The limits of the incessant explanation of the visual have been on my mind a lot lately. To appropriate Eudora Welty again and twist her to the canvas of O’Keefe, “sometimes a cow pelvis is just a cow pelvis.” O’Keefe stuck close to realism in order to avoid the sort of facile metaphoric explanation that abstraction easily falls prey too. Worse still, I think, is the belief that the job of the visual critic is to explain the common (or not so common) sense implications of pictures—for example, Hariman’s recent claim that images convey “character.”

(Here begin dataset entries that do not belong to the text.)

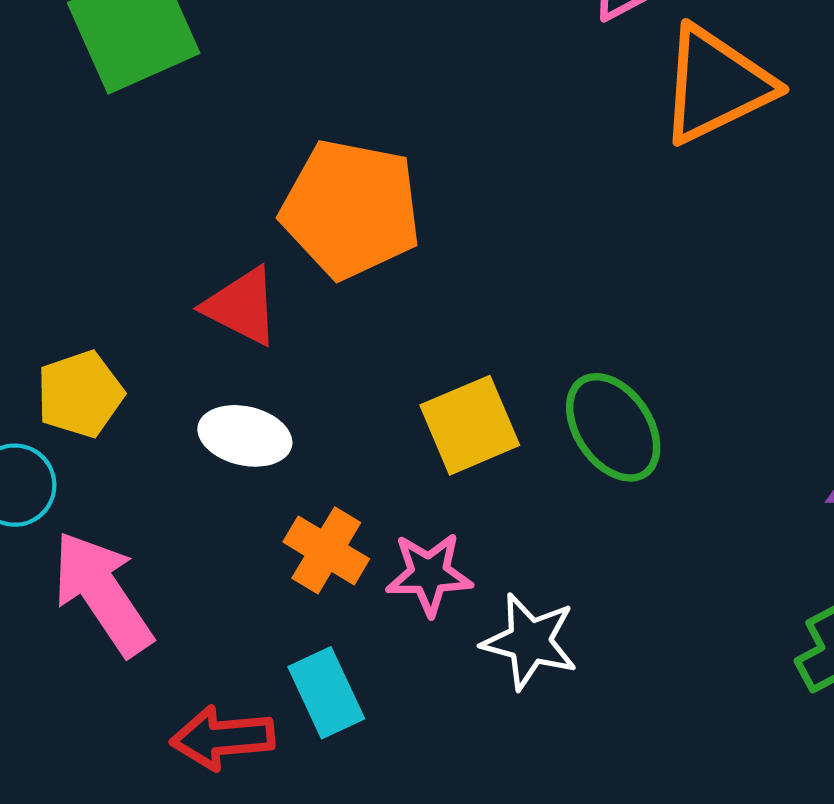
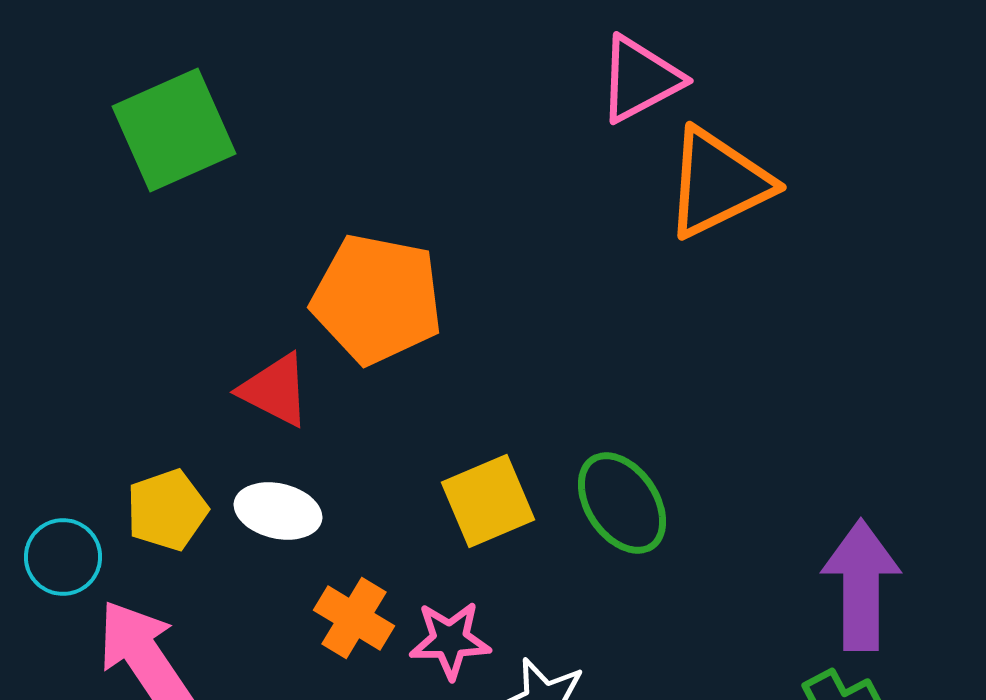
yellow pentagon: (80, 394) -> (167, 510), moved

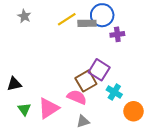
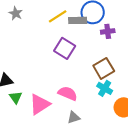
purple square: (99, 70) -> (65, 48), moved
brown square: (86, 81) -> (104, 68), moved
green triangle: (24, 109) -> (16, 97), moved

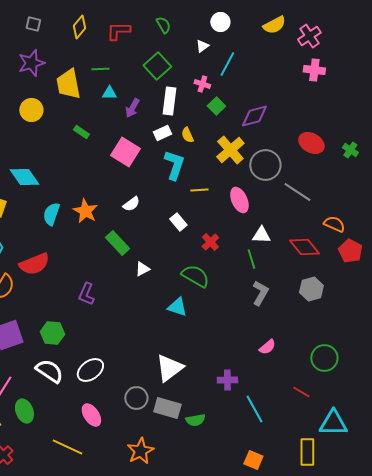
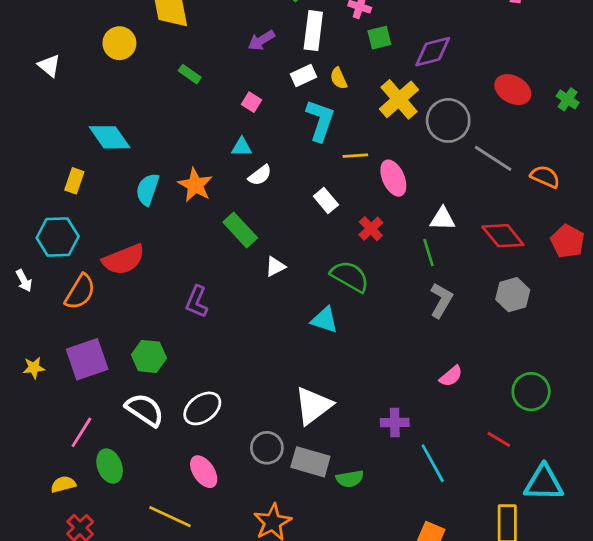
cyan triangle: (109, 93) -> (242, 147), moved
green square: (216, 106) -> (379, 38), turned 30
purple arrow: (132, 108) -> (261, 40), turned 30
pink square: (125, 152) -> (251, 102), size x0.5
pink ellipse: (239, 200) -> (393, 178), moved
orange semicircle: (334, 224) -> (545, 177), moved

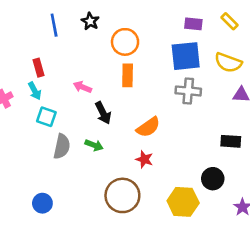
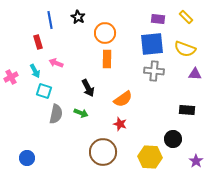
red rectangle: (39, 68) -> (38, 42), moved
pink arrow: (82, 87) -> (56, 63), moved
blue circle: (42, 203) -> (27, 158), moved

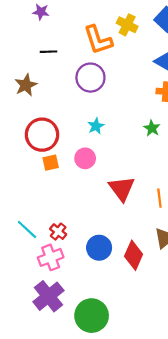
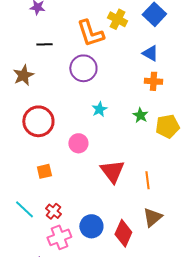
cyan star: (96, 126) -> (99, 109), moved
orange square: (51, 163) -> (44, 171), moved
pink cross: (51, 257) -> (59, 237), moved

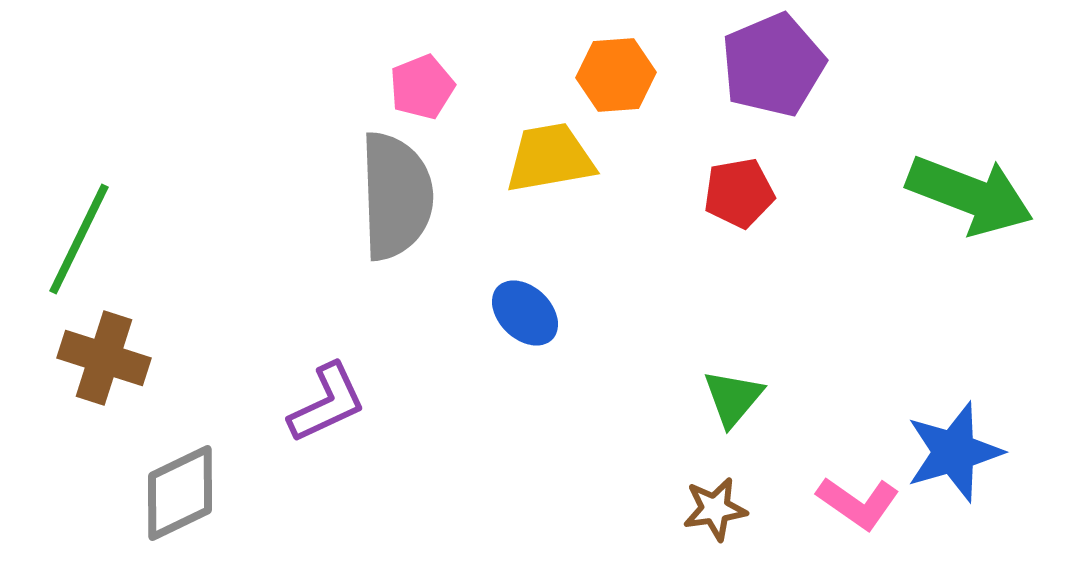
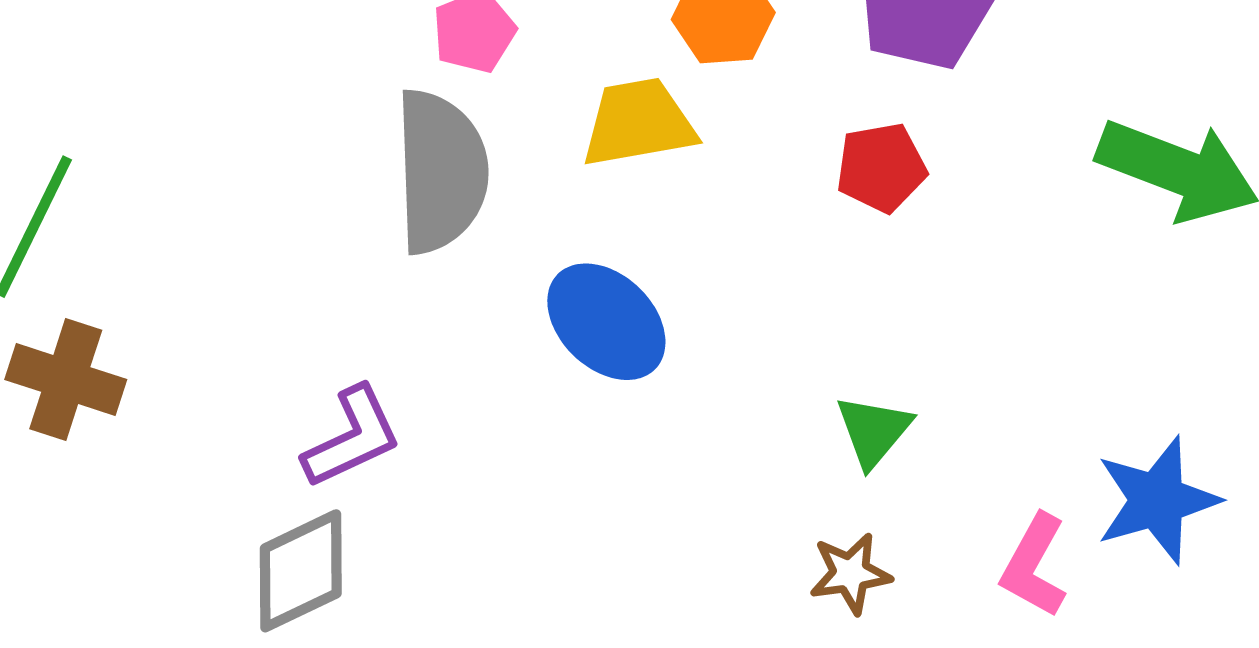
blue ellipse: (525, 313) -> (606, 322), size x1.4
gray diamond: (180, 493) -> (301, 571), moved
pink L-shape: (858, 503) -> (1034, 566), turned 84

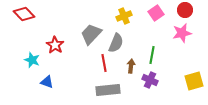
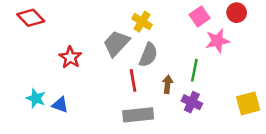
yellow cross: (124, 16) -> (142, 22), moved, turned -35
pink star: (182, 33) -> (217, 41), moved
cyan star: (32, 60) -> (36, 98), moved

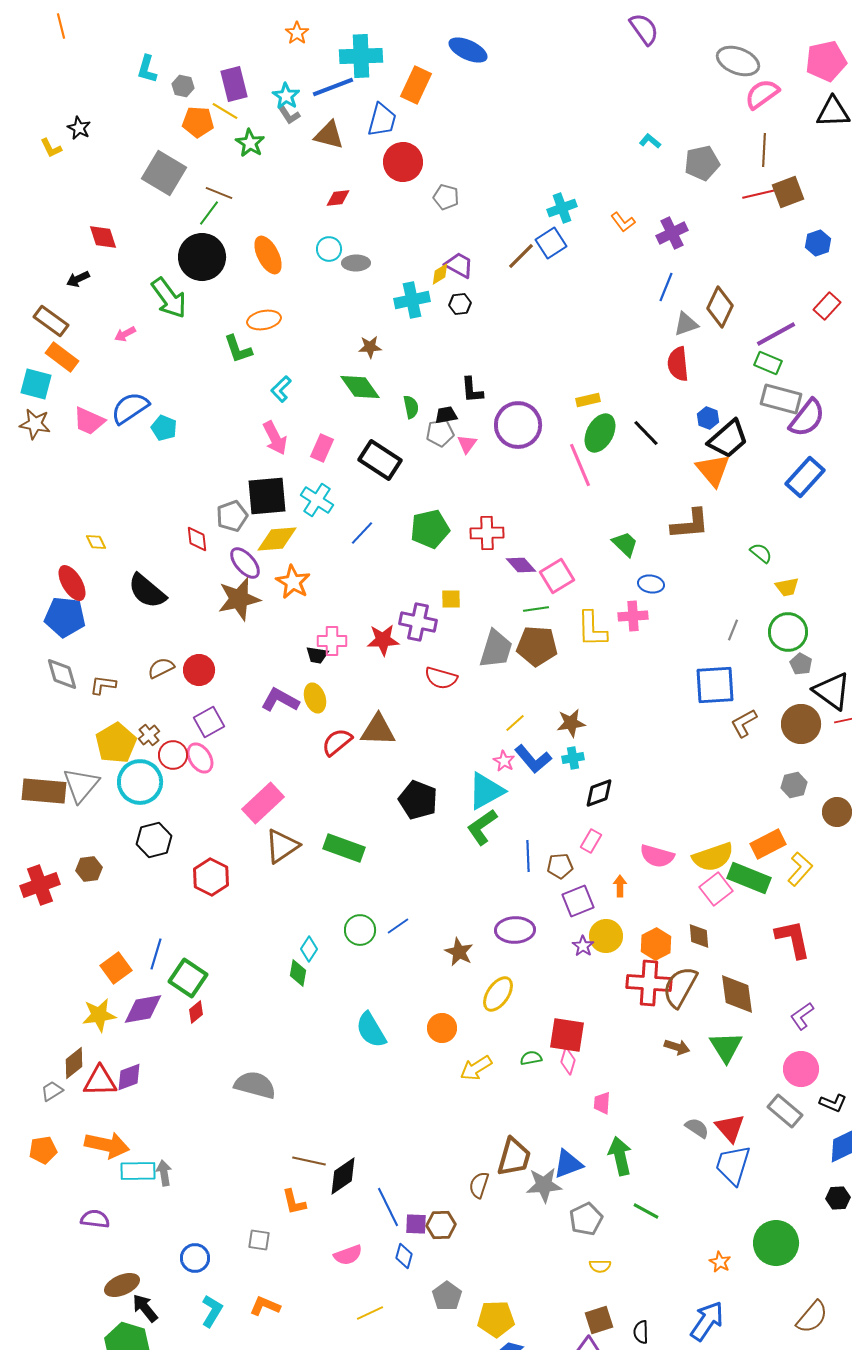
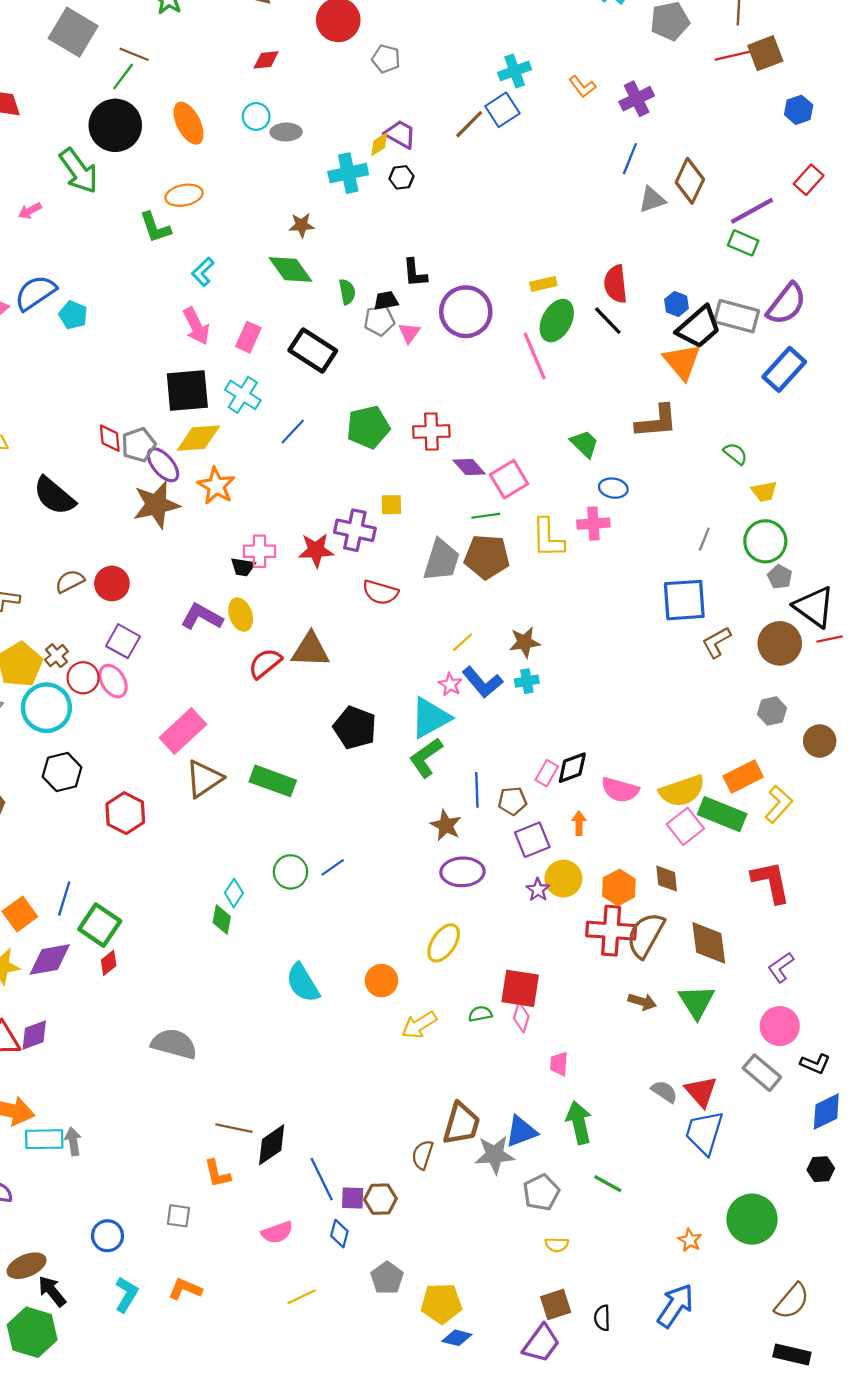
red semicircle: (678, 364) -> (616, 284), moved
gray rectangle: (781, 399) -> (736, 316), moved
gray pentagon: (232, 516) -> (139, 445), moved
purple square: (209, 722) -> (123, 641), turned -32
black diamond: (599, 793) -> (572, 768), moved
brown star: (459, 952) -> (446, 825), moved

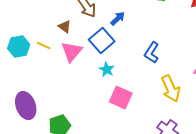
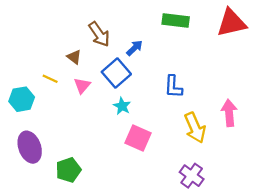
cyan hexagon: (19, 46) -> (22, 99), moved
pink triangle: (72, 52) -> (82, 86), size x0.7
blue L-shape: (152, 52) -> (173, 87), turned -30

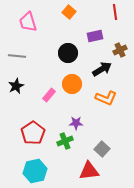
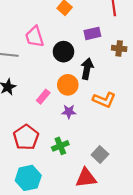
pink trapezoid: (28, 22) -> (35, 37), moved
brown cross: (120, 50) -> (119, 48), turned 32
black arrow: (102, 69) -> (87, 69), moved, turned -48
purple star: (76, 123) -> (69, 112), moved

It’s clear that people make judgments based on what they see—I remember my old friend Harris Hartsfield’s BFA exhibition well. He photographed African American doctors, lawyers, and other professionals dressed in white tee shirts against a white backdrop in full face mug-shot style. The fear generated by these images in its primarily white audience at Cal Arts was diffused when the viewers came forward to read the labels that named and identified what were initially perceived as frightening and criminal presences—I don’t remember the year exactly, but it would have been in the aftermath of the LA riots. I’m in shock that an otherwise astute political commentator like Hariman would suggest that it’s reasonable to assume that we can spot the villain because their faces suggest their black hearts underneath—that is downright boneheaded.
Reflecting on the O’Keefe exhibit, it seems to me that we have to see vision as essentially fluid, filling for a moment the boundaries imposed by our mortal presence. At least, that’s what I feel in my bones.